This Privacy Notice explains in detail who we are and the reasons we may collect, store, use and share personal information. You have rights in relation to your personal information. You can contact us and data protection authorities if you have a complaint.
Who we are:
Career Voyage and Resource Harbour are brand names of Career Voyage Ltd, registered in England, Co no 7532843. It collects and uses certain personal information about individuals with whom we come into contact during the course of our work. We act as a responsible controller of that information and seek to abide by the current data protection legislation. The data controller is Sarah Taylor.
The personal information we collect store and use:
- Your name
- Your contact information, including address, cv, personality tests information, email and phone number
This Privacy Notice may be updated from time to time and will be available to view via the Career Voyage website at all times.
If you have any questions regarding this policy, please contact us at firstname.lastname@example.org.
Why we collect personal information
We collect personal information to carry out career planning consultancy and support services for our clients. This information is used to fulfil our role as marketing consultants only.
Explaining the legal basis we rely on
The law on data protection sets out six ways a company may collect and process your personal data. Having analysed our customer database and business model, we have assessed that Legitimate Interest is the primary basis. This is because of your interactions with our company and website; we believe you may be interested in our services.
When do we collect your personal data?
We collect personal data from a number of sources, including
- our website contact form
- referrals from existing clients and individuals
- business contacts with whom we interact, e.g. service suppliers that help us deliver our services
- via personal meetings, networking and referrals
What sort of personal data we collect
The personal data we collect is limited to the level we need to deliver our services and is made up of some or all of the following:
- Email address
- Phone number
- Job Role
- Contact address
- Personality tests
How and why we use your personal data
Your personal data is used to ensure the services we deliver are suitable and appropriate, and any data collected is only used to administer and deliver those services.
- To respond to your queries.
- To propose, quote, design, deliver, invoice and get feedback on our services.
- To comply with our contractual or legal obligations to share data with law enforcement.
How we keep your personal data secure
We have appropriate security measures in place to prevent personal information from being accidentally lost, used or accessed in an unauthorised way. The nature of the internet is such, though, that whilst we take appropriate security measures, we cannot guarantee that any personal information transmitted via the internet will be completely secure.
We also have procedures to deal with suspected data security breaches.
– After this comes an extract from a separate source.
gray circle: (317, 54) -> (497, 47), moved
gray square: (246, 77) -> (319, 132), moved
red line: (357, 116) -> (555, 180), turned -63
We will notify you and any applicable regulator of a suspected data security breach where we are legally required to do so.
We will hold your data for a maximum period of 36 months after the date at which we last had contact. Your data will be entirely deleted at the end of that retention period.
Sharing of personal data
We only share personal data with team members and suppliers who provide relevant support services to our business. We do not sell or rent your information to third parties. Team members are required to comply with current data protection legislation. Their use is defined as data processors.
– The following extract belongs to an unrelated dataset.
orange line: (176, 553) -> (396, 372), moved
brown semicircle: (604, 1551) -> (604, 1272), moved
Rights over your personal data
The GDPR provides the following rights for individuals:
- The right to be informed
- The right of access
- The right to rectification
- The right to erasure
- The right to restrict processing
- The right to data portability
- The right to object
Rights in relation to automated decision-making and profiling
Where any subject access request is made, there is a requirement to prove identity before any information is divulged. This may involve physical presence with accompanying ID. Where a request to “Be forgotten” is made, this can only be complied with if there are no other legal frameworks that overrule GDPR (e.g. HMRC, FCA, etc.).
Use of ‘cookies’
Regulation changes and remedial actions
GDPR went live on 25th May 2018, and the UK Data Privacy Bill has received Royal Assent. This Notice is based on the regulations as they exist with a review process set up to make any adjustments required to become and stay compliant.
Contacting the Regulator
If you feel that your data has not been handled correctly, or you are unhappy with our response to any requests you have made to us regarding the use of your personal data, you have the right to lodge a complaint with the Information Commissioner’s Office.
You can contact them by calling 0303 123 1113.
Or go online to www.ico.org.uk/concerns/ (please note we can’t be responsible for the content of external websites)
If you are based outside the UK, you have the right to lodge your complaint with the relevant data protection regulator in your country of residence.